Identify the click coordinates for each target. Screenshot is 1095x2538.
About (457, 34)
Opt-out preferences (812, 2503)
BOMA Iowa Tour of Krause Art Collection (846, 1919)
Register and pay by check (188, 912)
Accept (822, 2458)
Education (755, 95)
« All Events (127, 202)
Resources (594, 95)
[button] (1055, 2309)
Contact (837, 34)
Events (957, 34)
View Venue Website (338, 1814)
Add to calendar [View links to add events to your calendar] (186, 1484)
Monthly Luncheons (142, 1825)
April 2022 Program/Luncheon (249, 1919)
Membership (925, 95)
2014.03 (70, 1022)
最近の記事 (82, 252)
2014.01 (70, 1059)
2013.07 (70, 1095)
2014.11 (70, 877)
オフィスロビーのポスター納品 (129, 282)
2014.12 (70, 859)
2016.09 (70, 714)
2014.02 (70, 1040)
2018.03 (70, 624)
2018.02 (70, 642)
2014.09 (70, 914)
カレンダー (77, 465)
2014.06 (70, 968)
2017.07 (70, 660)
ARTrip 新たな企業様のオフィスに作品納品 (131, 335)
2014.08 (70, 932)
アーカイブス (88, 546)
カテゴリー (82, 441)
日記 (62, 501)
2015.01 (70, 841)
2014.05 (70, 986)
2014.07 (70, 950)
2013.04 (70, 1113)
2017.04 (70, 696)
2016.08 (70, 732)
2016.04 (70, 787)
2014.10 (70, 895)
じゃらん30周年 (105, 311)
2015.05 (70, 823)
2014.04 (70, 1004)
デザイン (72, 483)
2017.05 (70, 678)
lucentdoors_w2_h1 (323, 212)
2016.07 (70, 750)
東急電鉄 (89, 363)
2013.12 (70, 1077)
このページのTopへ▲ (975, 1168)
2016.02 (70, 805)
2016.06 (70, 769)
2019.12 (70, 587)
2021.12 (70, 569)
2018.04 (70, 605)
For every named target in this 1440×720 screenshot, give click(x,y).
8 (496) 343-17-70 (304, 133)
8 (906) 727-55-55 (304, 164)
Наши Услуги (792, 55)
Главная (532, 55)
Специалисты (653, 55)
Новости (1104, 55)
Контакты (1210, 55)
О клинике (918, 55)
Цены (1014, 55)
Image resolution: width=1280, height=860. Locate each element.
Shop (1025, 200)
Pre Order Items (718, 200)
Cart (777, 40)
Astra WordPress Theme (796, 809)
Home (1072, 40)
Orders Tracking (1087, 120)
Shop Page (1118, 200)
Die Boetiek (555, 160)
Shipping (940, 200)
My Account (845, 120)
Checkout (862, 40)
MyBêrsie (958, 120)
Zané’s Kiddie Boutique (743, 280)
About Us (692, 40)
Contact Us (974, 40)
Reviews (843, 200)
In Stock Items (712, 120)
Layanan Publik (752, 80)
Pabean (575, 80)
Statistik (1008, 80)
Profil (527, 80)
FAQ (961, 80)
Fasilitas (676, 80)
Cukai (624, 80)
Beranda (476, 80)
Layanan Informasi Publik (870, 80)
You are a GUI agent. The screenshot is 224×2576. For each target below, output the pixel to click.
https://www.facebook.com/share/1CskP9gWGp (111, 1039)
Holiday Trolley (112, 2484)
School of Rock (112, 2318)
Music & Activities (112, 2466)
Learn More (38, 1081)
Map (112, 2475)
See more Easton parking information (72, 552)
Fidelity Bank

▶ [Assignment]: Create a word-for-word copy of the whole listing.

▶ [Solution for this task]:
Identify the click coordinates for each target. Screenshot is 1095x2538.
About (457, 34)
Opt-out preferences (812, 2503)
BOMA Iowa Tour of Krause Art Collection (846, 1919)
Register and pay by check (188, 912)
Accept (822, 2458)
Education (755, 95)
« All Events (127, 202)
Resources (594, 95)
[button] (1055, 2309)
Contact (837, 34)
Events (957, 34)
View Venue Website (338, 1814)
Add to calendar [View links to add events to your calendar] (186, 1484)
Monthly Luncheons (142, 1825)
April 2022 Program/Luncheon (249, 1919)
Membership (925, 95)
2014.03 (70, 1022)
最近の記事 (82, 252)
2014.01 (70, 1059)
2013.07 (70, 1095)
2014.11 (70, 877)
オフィスロビーのポスター納品 (129, 282)
2014.12 (70, 859)
2016.09 (70, 714)
2014.02 (70, 1040)
2018.03 (70, 624)
2018.02 (70, 642)
2014.09 (70, 914)
カレンダー (77, 465)
2014.06 (70, 968)
2017.07 (70, 660)
ARTrip 新たな企業様のオフィスに作品納品 (131, 335)
2014.08 (70, 932)
アーカイブス (88, 546)
カテゴリー (82, 441)
日記 (62, 501)
2015.01 (70, 841)
2014.05 (70, 986)
2014.07 (70, 950)
2013.04 (70, 1113)
2017.04 (70, 696)
2016.08 (70, 732)
2016.04 (70, 787)
2014.10 (70, 895)
じゃらん30周年 (105, 311)
2015.05 (70, 823)
2014.04 (70, 1004)
デザイン (72, 483)
2017.05 (70, 678)
lucentdoors_w2_h1 (323, 212)
2016.07 (70, 750)
東急電鉄 (89, 363)
2013.12 (70, 1077)
このページのTopへ▲ (975, 1168)
2016.02 (70, 805)
2016.06 (70, 769)
2019.12 (70, 587)
2021.12 (70, 569)
2018.04 (70, 605)
For every named target in this 1440×720 screenshot, give click(x,y).
8 (496) 343-17-70 (304, 133)
8 (906) 727-55-55 (304, 164)
Наши Услуги (792, 55)
Главная (532, 55)
Специалисты (653, 55)
Новости (1104, 55)
Контакты (1210, 55)
О клинике (918, 55)
Цены (1014, 55)
Image resolution: width=1280, height=860. Locate each element.
Shop (1025, 200)
Pre Order Items (718, 200)
Cart (777, 40)
Astra WordPress Theme (796, 809)
Home (1072, 40)
Orders Tracking (1087, 120)
Shop Page (1118, 200)
Die Boetiek (555, 160)
Shipping (940, 200)
My Account (845, 120)
Checkout (862, 40)
MyBêrsie (958, 120)
Zané’s Kiddie Boutique (743, 280)
About Us (692, 40)
Contact Us (974, 40)
Reviews (843, 200)
In Stock Items (712, 120)
Layanan Publik (752, 80)
Pabean (575, 80)
Statistik (1008, 80)
Profil (527, 80)
FAQ (961, 80)
Fasilitas (676, 80)
Cukai (624, 80)
Beranda (476, 80)
Layanan Informasi Publik (870, 80)
You are a GUI agent. The screenshot is 224×2576. For each target below, output the pixel to click.
https://www.facebook.com/share/1CskP9gWGp (111, 1039)
Holiday Trolley (112, 2484)
School of Rock (112, 2318)
Music & Activities (112, 2466)
Learn More (38, 1081)
Map (112, 2475)
See more Easton parking information (72, 552)
Fidelity Bank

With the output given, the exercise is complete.